A NATION’S VISION FOR THE FUTURE, when driven by good leadership, becomes fruition. In providing direction for improved conditions, leaders demonstrate “change” — in effect, that status quo or “business as usual” is not an option. They create in the minds of those they lead a compelling picture – a vision, of how much better things would be if they succeed in making needed change.
Leaders build a team who buy into the underlying principle for the vision and agree to be led by it. Not always easy. Key responsibility of visionary leadership is to carry his team along to move the vision. With strong team, broad supports from echelon of citizens and society are enlisted. Opportunities are provided for broad range of interest groups and individuals to get into the dream vision. It is good to go.
That could be the case of Senegalese President Macky Sall’s government, as his leadership envisions the future of Senegal with new found economic advantage in the country “oil and gas exploration and export”. Tuesday, June 14, 2018, at Abdou Diouf International Conference Centre, 30 kilometers outside Dakar, Senegal launched a National Dialogue on oil and gas – in preparation to begin export in four years time – between 2021 and 2023.
The one day National Dialogue was attended by participants drawn from government officials, representatives of private sector, civil society, trade unions, political movements, women and youths, religious and community leaders members of Senegal’s national assembly, among others.

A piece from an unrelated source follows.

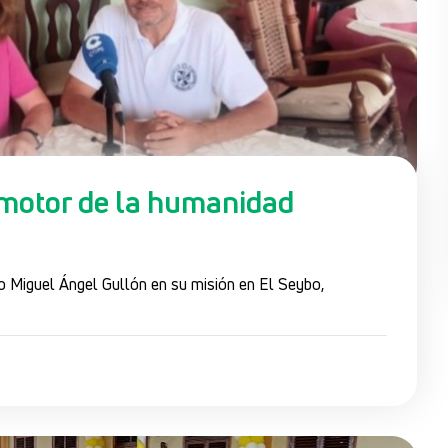
 motor de la humanidad
o Miguel Ángel Gullón en su misión en El Seybo,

Macky Sall, President of Senegal, while launching the National Dialogue said: “As far as I know, Senegal is the first-ever nation to hold such a participatory national consultation on oil and gas”. Sall said there will be revenue-sharing formula, apart from annual allocations to national budget from oil revenue. There will also be stabilization fund for export earnings; and savings fund for “posterity”.
Bills to be presented to the National Assembly for enactment into law will capture the details, according to President Sall. He announced that his goal is to “wrap up the national dialogues and related processes by October 2018”.

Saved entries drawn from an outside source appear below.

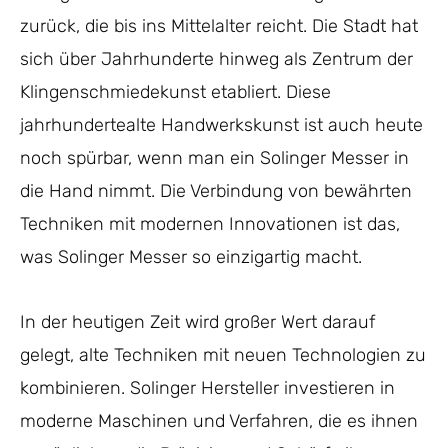
zurück, die bis ins Mittelalter reicht. Die Stadt hat
sich über Jahrhunderte hinweg als Zentrum der
Klingenschmiedekunst etabliert. Diese
jahrhundertealte Handwerkskunst ist auch heute
noch spürbar, wenn man ein Solinger Messer in
die Hand nimmt. Die Verbindung von bewährten
Techniken mit modernen Innovationen ist das,
was Solinger Messer so einzigartig macht.
In der heutigen Zeit wird großer Wert darauf
gelegt, alte Techniken mit neuen Technologien zu
kombinieren. Solinger Hersteller investieren in
moderne Maschinen und Verfahren, die es ihnen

About a year ago, May 2, 2017, Reuters, reported that Senegal was on the verge of an oil and gas boom. Newly discovered oil and gas fields are expected to begin production within the next decade. Companies such as British-based Cairn Energy and Dallas-based Kosmos Energy reported string of successful findings in oil and gas that could transform Senegal’s economy – that has been agric based.
Agreement to explore oil and gas off Senegal’s Atlantic coast, to boost the prospect of Senegal being a major oil development was signed by Total. Under the pact Total will explore in the deepwater Rufisque Offshore Profond Block where it will be the operator with a 90 percent stake and Senegal’s state-run oil company Petrosen will hold the remaining 10 percent.

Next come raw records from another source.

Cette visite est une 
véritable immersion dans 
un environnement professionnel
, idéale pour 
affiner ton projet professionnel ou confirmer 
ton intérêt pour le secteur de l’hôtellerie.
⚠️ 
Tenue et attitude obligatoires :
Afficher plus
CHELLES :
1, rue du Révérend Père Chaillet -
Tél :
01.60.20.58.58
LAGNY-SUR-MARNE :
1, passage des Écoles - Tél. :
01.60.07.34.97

The two parties also agreed to cooperate on exploration in “ultra-deep” offshore waters, with the potential for Total to become an operator. Patrick Pouyanne, Total’s Chief Executive’s statement said: “These agreements are part of the group’s strategy to carry out exploration activities in new deepwater basins in Africa.”
Other speakers at the one day National Dialogue, touched on creating refining capacity in Senegal to add value to exports of petroleum products; proper bidding for the award of oil and gas contracts; being mindful of the security implications of the petroleum industry; awareness of the environmental effects of oil and gas exploration and extraction, among others.
President Sall welcomed the suggestions from the National Dialogue and called for national consensus to avoid playing politics such national issue. He said his invitation for national consultations was designed to facilitate participatory process to safeguard the interest of the Senegalese people.
Sections of opposition in Senegal took exception to the one day National Dialogue. They turned down Sall’s invitation to participate in the national dialogue. The opposition said Sall’s government had already put in place structures as well as gotten into investment arrangements and awarded blocks to oil and gas prospectors, without prior consultation with Senegalese people.